- Location: RM of Lac Pelletier No. 107, Saskatchewan
- Coordinates: 49°59′00″N 107°56′02″W﻿ / ﻿49.9834°N 107.9340°W
- Part of: Saskatchewan River drainage basin
- Primary inflows: Spring fed
- Primary outflows: Pelletier Creek
- Basin countries: Canada
- Surface area: 301.9 ha (746 acres)
- Max. depth: 9.2 m (30 ft)
- Shore length^{1}: 12 km (7.5 mi)
- Surface elevation: 851 m (2,792 ft)
- Settlements: Darlings Beach

= Lac Pelletier =

Lake in Saskatchewan, Canada

Lac Pelletier is a natural, spring fed lake in the south-west region of the Canadian province of Saskatchewan. It is located in the RM of Lac Pelletier No. 107 in the semi arid Palliser's Triangle. The lake is named after Norbert Pelletier, who was a Métis man that held the first land grant in the area. The lake has one community, a regional park, and two Bible camps along its shores. Access to the lake and its amenities is from Highway 343.

== Description ==
Lac Pelletier sits in a glacial spillway in the Swift Current Creek drainage basin.

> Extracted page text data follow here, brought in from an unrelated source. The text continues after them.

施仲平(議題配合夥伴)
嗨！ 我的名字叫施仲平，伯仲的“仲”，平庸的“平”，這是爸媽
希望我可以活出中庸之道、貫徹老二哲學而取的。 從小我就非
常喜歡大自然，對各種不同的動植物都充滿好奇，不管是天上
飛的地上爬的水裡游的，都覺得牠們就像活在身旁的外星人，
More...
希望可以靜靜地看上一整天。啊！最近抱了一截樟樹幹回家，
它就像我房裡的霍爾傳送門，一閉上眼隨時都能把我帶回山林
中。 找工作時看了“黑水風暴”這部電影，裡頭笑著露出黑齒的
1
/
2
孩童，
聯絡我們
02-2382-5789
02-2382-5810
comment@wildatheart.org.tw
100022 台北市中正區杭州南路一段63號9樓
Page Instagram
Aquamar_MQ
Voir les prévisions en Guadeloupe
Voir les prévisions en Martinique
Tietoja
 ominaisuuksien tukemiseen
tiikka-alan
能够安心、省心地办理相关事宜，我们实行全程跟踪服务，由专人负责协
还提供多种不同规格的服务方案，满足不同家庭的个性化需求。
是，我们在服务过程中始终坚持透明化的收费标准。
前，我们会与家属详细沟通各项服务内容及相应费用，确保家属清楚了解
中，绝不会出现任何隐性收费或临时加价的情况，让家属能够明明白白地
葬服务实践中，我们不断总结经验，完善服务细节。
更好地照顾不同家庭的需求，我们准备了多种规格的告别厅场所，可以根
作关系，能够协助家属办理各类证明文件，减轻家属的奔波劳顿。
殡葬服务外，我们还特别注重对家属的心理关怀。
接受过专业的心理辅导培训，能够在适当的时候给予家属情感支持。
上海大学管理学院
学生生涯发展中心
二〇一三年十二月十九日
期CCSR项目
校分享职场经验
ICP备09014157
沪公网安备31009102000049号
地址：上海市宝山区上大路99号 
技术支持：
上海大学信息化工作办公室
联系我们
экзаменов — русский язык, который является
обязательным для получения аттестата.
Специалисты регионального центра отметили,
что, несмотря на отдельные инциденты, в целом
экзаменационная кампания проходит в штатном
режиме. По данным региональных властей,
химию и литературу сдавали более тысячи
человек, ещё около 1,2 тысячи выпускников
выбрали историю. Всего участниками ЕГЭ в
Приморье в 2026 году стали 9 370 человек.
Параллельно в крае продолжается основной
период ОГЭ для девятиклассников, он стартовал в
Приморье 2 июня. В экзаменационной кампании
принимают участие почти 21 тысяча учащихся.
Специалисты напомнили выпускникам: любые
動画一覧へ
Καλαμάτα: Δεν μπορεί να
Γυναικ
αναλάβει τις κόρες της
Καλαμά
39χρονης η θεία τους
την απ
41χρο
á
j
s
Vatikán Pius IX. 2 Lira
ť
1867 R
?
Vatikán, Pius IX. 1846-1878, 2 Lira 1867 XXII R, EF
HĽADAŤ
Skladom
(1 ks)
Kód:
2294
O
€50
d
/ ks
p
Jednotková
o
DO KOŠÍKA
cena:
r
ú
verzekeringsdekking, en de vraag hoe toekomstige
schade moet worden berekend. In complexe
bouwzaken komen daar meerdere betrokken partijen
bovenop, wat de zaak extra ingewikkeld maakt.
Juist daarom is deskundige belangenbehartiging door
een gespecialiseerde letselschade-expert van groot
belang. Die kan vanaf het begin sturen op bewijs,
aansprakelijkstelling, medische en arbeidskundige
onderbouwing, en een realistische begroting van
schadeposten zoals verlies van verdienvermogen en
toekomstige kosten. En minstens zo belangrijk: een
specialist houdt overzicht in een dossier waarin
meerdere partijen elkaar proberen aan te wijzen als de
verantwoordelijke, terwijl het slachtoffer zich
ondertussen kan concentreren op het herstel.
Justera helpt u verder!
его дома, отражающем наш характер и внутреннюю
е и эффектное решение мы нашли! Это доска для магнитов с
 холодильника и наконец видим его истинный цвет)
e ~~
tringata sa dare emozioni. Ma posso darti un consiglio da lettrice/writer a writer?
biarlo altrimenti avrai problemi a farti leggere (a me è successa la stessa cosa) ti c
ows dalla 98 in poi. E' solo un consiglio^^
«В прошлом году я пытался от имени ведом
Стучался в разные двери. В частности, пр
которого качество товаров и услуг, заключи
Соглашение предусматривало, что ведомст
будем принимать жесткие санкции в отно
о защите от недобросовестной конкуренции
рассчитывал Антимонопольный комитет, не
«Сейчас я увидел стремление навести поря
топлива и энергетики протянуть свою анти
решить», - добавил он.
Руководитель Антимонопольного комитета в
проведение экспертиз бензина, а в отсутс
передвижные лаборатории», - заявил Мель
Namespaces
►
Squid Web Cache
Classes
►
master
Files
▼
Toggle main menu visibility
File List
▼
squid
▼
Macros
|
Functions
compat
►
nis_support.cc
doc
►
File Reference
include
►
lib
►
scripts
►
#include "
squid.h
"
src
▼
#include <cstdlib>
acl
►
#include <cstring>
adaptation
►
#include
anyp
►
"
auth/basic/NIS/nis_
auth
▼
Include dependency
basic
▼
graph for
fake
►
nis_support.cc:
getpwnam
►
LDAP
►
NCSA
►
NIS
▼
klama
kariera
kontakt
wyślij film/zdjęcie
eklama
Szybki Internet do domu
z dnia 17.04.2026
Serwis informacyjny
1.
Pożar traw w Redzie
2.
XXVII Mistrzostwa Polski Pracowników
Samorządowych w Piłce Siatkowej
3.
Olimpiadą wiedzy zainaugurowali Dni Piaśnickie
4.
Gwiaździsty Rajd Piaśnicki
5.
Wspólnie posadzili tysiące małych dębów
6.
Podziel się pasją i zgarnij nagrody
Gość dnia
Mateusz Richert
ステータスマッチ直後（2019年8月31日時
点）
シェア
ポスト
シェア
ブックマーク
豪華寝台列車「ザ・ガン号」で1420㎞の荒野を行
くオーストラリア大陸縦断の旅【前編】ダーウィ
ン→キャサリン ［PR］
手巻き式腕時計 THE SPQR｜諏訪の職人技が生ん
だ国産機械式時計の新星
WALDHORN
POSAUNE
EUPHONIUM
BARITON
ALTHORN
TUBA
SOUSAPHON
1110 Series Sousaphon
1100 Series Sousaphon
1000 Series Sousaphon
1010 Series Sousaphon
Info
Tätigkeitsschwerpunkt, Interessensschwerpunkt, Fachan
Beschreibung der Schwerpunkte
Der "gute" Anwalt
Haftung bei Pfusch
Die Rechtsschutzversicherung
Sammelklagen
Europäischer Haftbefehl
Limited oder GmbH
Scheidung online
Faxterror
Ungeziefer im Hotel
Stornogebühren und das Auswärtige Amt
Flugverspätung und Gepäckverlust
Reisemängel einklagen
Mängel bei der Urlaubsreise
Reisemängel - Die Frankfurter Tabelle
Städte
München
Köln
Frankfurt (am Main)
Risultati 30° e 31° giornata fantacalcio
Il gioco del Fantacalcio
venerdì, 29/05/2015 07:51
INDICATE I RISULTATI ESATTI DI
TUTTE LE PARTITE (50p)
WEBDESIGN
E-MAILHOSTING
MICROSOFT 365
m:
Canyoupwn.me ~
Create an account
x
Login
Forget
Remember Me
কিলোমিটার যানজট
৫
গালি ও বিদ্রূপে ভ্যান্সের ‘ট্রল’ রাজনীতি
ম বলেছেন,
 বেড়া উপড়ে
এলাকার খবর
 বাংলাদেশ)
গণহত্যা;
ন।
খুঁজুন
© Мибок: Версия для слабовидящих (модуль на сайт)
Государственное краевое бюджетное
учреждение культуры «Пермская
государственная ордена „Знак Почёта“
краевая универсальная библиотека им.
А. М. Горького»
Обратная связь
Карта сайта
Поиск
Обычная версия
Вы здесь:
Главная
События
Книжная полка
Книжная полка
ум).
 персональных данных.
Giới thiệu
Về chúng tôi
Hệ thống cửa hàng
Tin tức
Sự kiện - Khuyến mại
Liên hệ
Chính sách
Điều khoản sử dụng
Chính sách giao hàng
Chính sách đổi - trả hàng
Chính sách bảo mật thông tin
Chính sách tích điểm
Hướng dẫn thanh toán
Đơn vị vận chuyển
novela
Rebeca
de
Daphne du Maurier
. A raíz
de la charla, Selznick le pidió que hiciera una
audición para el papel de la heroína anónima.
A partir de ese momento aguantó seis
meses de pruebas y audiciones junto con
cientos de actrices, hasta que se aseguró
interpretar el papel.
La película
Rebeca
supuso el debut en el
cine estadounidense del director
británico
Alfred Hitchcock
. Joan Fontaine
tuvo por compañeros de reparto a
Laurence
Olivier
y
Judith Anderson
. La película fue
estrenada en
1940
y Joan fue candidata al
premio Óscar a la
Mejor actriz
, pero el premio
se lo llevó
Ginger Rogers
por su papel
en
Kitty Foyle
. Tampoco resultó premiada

In 1937, a low dam was built at the lake's northern end that raised the water level by about 60 cm. The dam was rebuilt in 1956. When the water levels reach a wooden culvert at the dam, water is released into Pelletier Creek which flows through the valley until it meets the Swift Current Creek north-east and down stream from Reid Lake. The dam was operated by the Prairie Farm Rehabilitation Administration from 1938 until the 1970s, at which point Lac Pelletier Regional Park took control.

On the eastern shore of the lake is the community of Darlings Beach. Lac Pelletier Regional Park and the associated golf course are on the eastern and southern shores. There are over 300 cottages around the lake. Camp Lemieux is on the western shore and Camp Elim is on the northern shore.

== Lac Pelletier Regional Park ==
Lac Pelletier Regional Park, founded in 1964, is a regional park on the eastern and southern shores of Lac Pelletier. The park has a golf course, cottages, lake access, a campground, and hiking trails.

There are four campgrounds with 224 campsites, electric hookups, and modern washrooms / showers. The park also has two beaches, boat launches, playgrounds, mini golf, and two pickleball courts.

Lac Pelletier Regional Park Golf Club, built in 1965, is a 9-hole, grass greens course. It has a licensed clubhouse, rentals, and is a par 35 with 3,058 total yards.

== Fish species ==
Fish commonly found in the lake include walleye, northern pike, whitefish, and yellow perch.